Find the string "their" in the entries and copy each line that has it.

*Recorded data*.
• • • •

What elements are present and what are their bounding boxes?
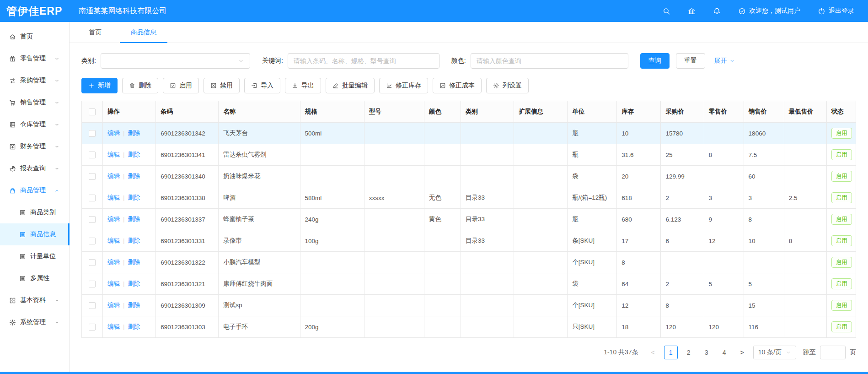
batch-edit-button[interactable]: 批量编辑 — [326, 78, 375, 93]
table-cell — [461, 252, 514, 273]
row-checkbox[interactable] — [89, 259, 96, 266]
table-cell — [514, 230, 568, 252]
sidebar-item-system[interactable]: 系统管理 — [0, 311, 69, 333]
fix-stock-button[interactable]: 修正库存 — [379, 78, 428, 93]
status-badge: 启用 — [831, 128, 852, 139]
user-welcome[interactable]: 欢迎您，测试用户 — [738, 7, 800, 15]
row-checkbox[interactable] — [89, 173, 96, 180]
edit-link[interactable]: 编辑 — [107, 151, 120, 158]
page-button-4[interactable]: 4 — [718, 346, 731, 359]
sidebar-item-purchase[interactable]: 采购管理 — [0, 70, 69, 92]
sidebar-item-goods-category[interactable]: 商品类别 — [0, 201, 69, 223]
sidebar-item-sale[interactable]: 销售管理 — [0, 92, 69, 114]
import-button[interactable]: 导入 — [244, 78, 280, 93]
page-button-2[interactable]: 2 — [682, 346, 696, 359]
edit-link[interactable]: 编辑 — [107, 194, 120, 201]
sidebar-item-attributes[interactable]: 多属性 — [0, 267, 69, 289]
column-header: 库存 — [617, 101, 661, 123]
delete-link[interactable]: 删除 — [128, 280, 140, 287]
delete-link[interactable]: 删除 — [128, 173, 140, 179]
add-button[interactable]: 新增 — [81, 78, 118, 93]
color-input[interactable] — [471, 53, 628, 69]
edit-link[interactable]: 编辑 — [107, 302, 120, 309]
delete-link[interactable]: 删除 — [128, 151, 140, 158]
tab-goods-info[interactable]: 商品信息 — [126, 22, 161, 43]
table-cell: 电子手环 — [219, 316, 300, 338]
logout-button[interactable]: 退出登录 — [818, 7, 854, 15]
table-cell — [514, 123, 568, 144]
column-setting-button[interactable]: 列设置 — [486, 78, 529, 93]
row-checkbox[interactable] — [89, 302, 96, 309]
edit-link[interactable]: 编辑 — [107, 323, 120, 330]
table-cell: 袋 — [568, 273, 617, 295]
search-button[interactable]: 查询 — [640, 53, 670, 69]
action-separator: | — [123, 302, 125, 309]
delete-link[interactable]: 删除 — [128, 194, 140, 201]
row-checkbox[interactable] — [89, 216, 96, 223]
delete-link[interactable]: 删除 — [128, 237, 140, 244]
delete-link[interactable]: 删除 — [128, 323, 140, 330]
sidebar-item-basic[interactable]: 基本资料 — [0, 289, 69, 311]
sidebar-item-unit[interactable]: 计量单位 — [0, 245, 69, 267]
sidebar-item-report[interactable]: 报表查询 — [0, 157, 69, 179]
table-row: 编辑|删除6901236301341雷达杀虫气雾剂瓶31.62587.5启用 — [82, 144, 856, 166]
chevron-down-icon — [54, 320, 59, 325]
sidebar-item-warehouse[interactable]: 仓库管理 — [0, 114, 69, 136]
edit-link[interactable]: 编辑 — [107, 130, 120, 136]
tab-home[interactable]: 首页 — [84, 22, 106, 43]
delete-link[interactable]: 删除 — [128, 302, 140, 309]
edit-link[interactable]: 编辑 — [107, 173, 120, 179]
reset-button[interactable]: 重置 — [676, 53, 705, 69]
page-size-select[interactable]: 10 条/页 — [753, 346, 796, 359]
table-cell: 116 — [744, 316, 784, 338]
row-checkbox[interactable] — [89, 152, 96, 158]
table-cell: 瓶 — [568, 144, 617, 166]
category-select[interactable] — [101, 53, 250, 69]
sidebar-item-goods[interactable]: 商品管理 — [0, 179, 69, 201]
table-cell: 2 — [661, 187, 704, 209]
disable-button[interactable]: 禁用 — [204, 78, 240, 93]
edit-link[interactable]: 编辑 — [107, 259, 120, 266]
table-row: 编辑|删除6901236301331录像带100g目录33条[SKU]17612… — [82, 230, 856, 252]
pagination-next[interactable]: > — [735, 346, 749, 359]
jump-page-input[interactable] — [820, 346, 846, 359]
edit-link[interactable]: 编辑 — [107, 280, 120, 287]
table-cell — [364, 230, 424, 252]
table-cell: 2.5 — [784, 187, 826, 209]
pagination-prev[interactable]: < — [646, 346, 660, 359]
delete-button[interactable]: 删除 — [122, 78, 158, 93]
expand-toggle[interactable]: 展开 — [714, 57, 735, 65]
row-checkbox[interactable] — [89, 281, 96, 287]
fix-cost-button[interactable]: 修正成本 — [433, 78, 482, 93]
bell-icon[interactable] — [713, 7, 721, 15]
select-all-checkbox[interactable] — [89, 108, 96, 115]
sidebar-item-goods-info[interactable]: 商品信息 — [0, 223, 69, 245]
page-button-3[interactable]: 3 — [700, 346, 713, 359]
button-label: 修正成本 — [449, 81, 475, 90]
pagination-total: 1-10 共37条 — [604, 348, 638, 357]
edit-link[interactable]: 编辑 — [107, 237, 120, 244]
table-cell — [364, 123, 424, 144]
sidebar-item-finance[interactable]: 财务管理 — [0, 136, 69, 157]
row-checkbox[interactable] — [89, 238, 96, 244]
keyword-input[interactable] — [288, 53, 439, 69]
row-checkbox[interactable] — [89, 195, 96, 201]
edit-link[interactable]: 编辑 — [107, 216, 120, 222]
delete-link[interactable]: 删除 — [128, 130, 140, 136]
row-checkbox[interactable] — [89, 324, 96, 331]
page-button-1[interactable]: 1 — [664, 346, 678, 359]
export-button[interactable]: 导出 — [285, 78, 321, 93]
table-cell: 580ml — [300, 187, 364, 209]
table-cell — [300, 166, 364, 187]
delete-link[interactable]: 删除 — [128, 259, 140, 266]
enable-button[interactable]: 启用 — [163, 78, 199, 93]
delete-link[interactable]: 删除 — [128, 216, 140, 222]
expand-label: 展开 — [714, 57, 727, 65]
logout-icon — [818, 7, 825, 15]
gift-icon — [9, 55, 16, 62]
search-icon[interactable] — [663, 7, 670, 15]
sidebar-item-retail[interactable]: 零售管理 — [0, 48, 69, 70]
sidebar-item-home[interactable]: 首页 — [0, 26, 69, 48]
row-checkbox[interactable] — [89, 130, 96, 137]
bank-icon[interactable] — [688, 7, 696, 15]
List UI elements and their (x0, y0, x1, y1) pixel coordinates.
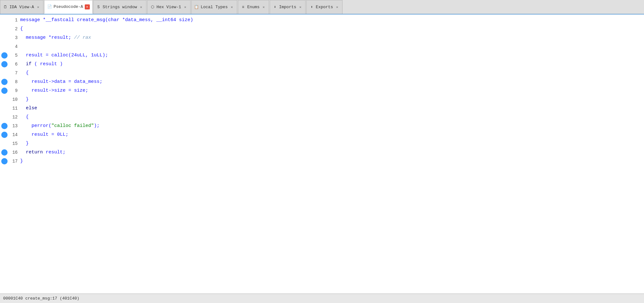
tab-pseudocode-a[interactable]: 📄Pseudocode-A✕ (44, 0, 93, 14)
line-number-6: 6 (8, 60, 20, 69)
code-area[interactable]: 1message *__fastcall create_msg(char *da… (0, 14, 644, 294)
strings-window-label: Strings window (103, 5, 137, 9)
tab-local-types[interactable]: 📋Local Types✕ (191, 0, 237, 14)
line-number-7: 7 (8, 69, 20, 77)
status-text: 00001C40 create_msg:17 (401C40) (3, 296, 79, 301)
ida-view-a-close[interactable]: ✕ (36, 5, 41, 10)
line-code-11: else (20, 104, 644, 113)
code-line-17[interactable]: 17} (0, 157, 644, 166)
code-line-7[interactable]: 7 { (0, 69, 644, 77)
code-line-3[interactable]: 3 message *result; // rax (0, 33, 644, 42)
line-number-3: 3 (8, 33, 20, 42)
breakpoint-dot-13 (1, 123, 8, 129)
tab-enums[interactable]: ≡Enums✕ (238, 0, 269, 14)
line-number-1: 1 (8, 16, 20, 25)
code-line-16[interactable]: 16 return result; (0, 148, 644, 157)
line-code-15: } (20, 139, 644, 148)
line-code-10: } (20, 95, 644, 104)
exports-label: Exports (316, 5, 333, 9)
line-code-2: { (20, 25, 644, 33)
line-code-3: message *result; // rax (20, 33, 644, 42)
tab-ida-view-a[interactable]: 🗒IDA View-A✕ (0, 0, 43, 14)
code-line-14[interactable]: 14 result = 0LL; (0, 130, 644, 139)
code-line-13[interactable]: 13 perror("calloc failed"); (0, 122, 644, 130)
code-line-6[interactable]: 6 if ( result ) (0, 60, 644, 69)
tab-strings-window[interactable]: SStrings window✕ (93, 0, 147, 14)
code-line-10[interactable]: 10 } (0, 95, 644, 104)
no-dot-3 (1, 35, 8, 41)
no-dot-4 (1, 43, 8, 50)
local-types-close[interactable]: ✕ (229, 5, 234, 10)
code-line-1[interactable]: 1message *__fastcall create_msg(char *da… (0, 16, 644, 25)
breakpoint-dot-9 (1, 88, 8, 94)
pseudocode-a-close[interactable]: ✕ (85, 4, 90, 9)
code-line-12[interactable]: 12 { (0, 113, 644, 122)
code-line-2[interactable]: 2{ (0, 25, 644, 33)
enums-close[interactable]: ✕ (261, 5, 266, 10)
line-code-1: message *__fastcall create_msg(char *dat… (20, 16, 644, 25)
enums-label: Enums (247, 5, 260, 9)
main-content: 1message *__fastcall create_msg(char *da… (0, 14, 644, 294)
local-types-icon: 📋 (194, 5, 199, 10)
status-bar: 00001C40 create_msg:17 (401C40) (0, 294, 644, 303)
breakpoint-dot-17 (1, 158, 8, 164)
line-number-16: 16 (8, 148, 20, 157)
tab-bar: 🗒IDA View-A✕📄Pseudocode-A✕SStrings windo… (0, 0, 644, 14)
line-number-11: 11 (8, 104, 20, 113)
line-number-9: 9 (8, 86, 20, 95)
line-number-4: 4 (8, 42, 20, 51)
breakpoint-dot-6 (1, 61, 8, 67)
no-dot-12 (1, 114, 8, 120)
ida-view-a-label: IDA View-A (9, 5, 34, 9)
no-dot-2 (1, 26, 8, 32)
line-number-13: 13 (8, 122, 20, 130)
imports-close[interactable]: ✕ (298, 5, 303, 10)
tab-exports[interactable]: ⬆Exports✕ (306, 0, 342, 14)
line-number-2: 2 (8, 25, 20, 33)
code-line-15[interactable]: 15 } (0, 139, 644, 148)
strings-window-close[interactable]: ✕ (139, 5, 144, 10)
imports-icon: ⬇ (273, 5, 278, 10)
code-line-11[interactable]: 11 else (0, 104, 644, 113)
line-code-8: result->data = data_mess; (20, 77, 644, 86)
pseudocode-a-label: Pseudocode-A (54, 4, 83, 9)
no-dot-10 (1, 96, 8, 103)
line-number-15: 15 (8, 139, 20, 148)
imports-label: Imports (279, 5, 296, 9)
no-dot-7 (1, 70, 8, 76)
breakpoint-dot-14 (1, 132, 8, 138)
line-code-13: perror("calloc failed"); (20, 122, 644, 130)
line-number-17: 17 (8, 157, 20, 166)
code-line-8[interactable]: 8 result->data = data_mess; (0, 77, 644, 86)
tab-imports[interactable]: ⬇Imports✕ (270, 0, 306, 14)
line-code-7: { (20, 69, 644, 77)
enums-icon: ≡ (241, 5, 246, 10)
code-line-4[interactable]: 4 (0, 42, 644, 51)
line-number-10: 10 (8, 95, 20, 104)
hex-view-1-icon: ⬡ (150, 5, 155, 10)
line-code-9: result->size = size; (20, 86, 644, 95)
tab-hex-view-1[interactable]: ⬡Hex View-1✕ (147, 0, 191, 14)
line-number-5: 5 (8, 51, 20, 60)
line-code-16: return result; (20, 148, 644, 157)
line-code-17: } (20, 157, 644, 166)
local-types-label: Local Types (201, 5, 228, 9)
breakpoint-dot-5 (1, 52, 8, 59)
line-number-8: 8 (8, 77, 20, 86)
breakpoint-dot-16 (1, 149, 8, 156)
code-line-5[interactable]: 5 result = calloc(24uLL, 1uLL); (0, 51, 644, 60)
ida-view-a-icon: 🗒 (3, 5, 8, 10)
line-number-14: 14 (8, 130, 20, 139)
no-dot-15 (1, 140, 8, 147)
breakpoint-dot-8 (1, 79, 8, 85)
no-dot-11 (1, 105, 8, 111)
exports-close[interactable]: ✕ (335, 5, 340, 10)
line-number-12: 12 (8, 113, 20, 122)
pseudocode-a-icon: 📄 (47, 4, 52, 9)
hex-view-1-close[interactable]: ✕ (183, 5, 188, 10)
line-code-6: if ( result ) (20, 60, 644, 69)
code-line-9[interactable]: 9 result->size = size; (0, 86, 644, 95)
no-dot-1 (1, 17, 8, 23)
hex-view-1-label: Hex View-1 (157, 5, 181, 9)
strings-window-icon: S (96, 5, 101, 10)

• • • •

*Response to this task*.
What elements are present and what are their bounding boxes?
List UI elements and their (x0, y0, x1, y1) pixel coordinates.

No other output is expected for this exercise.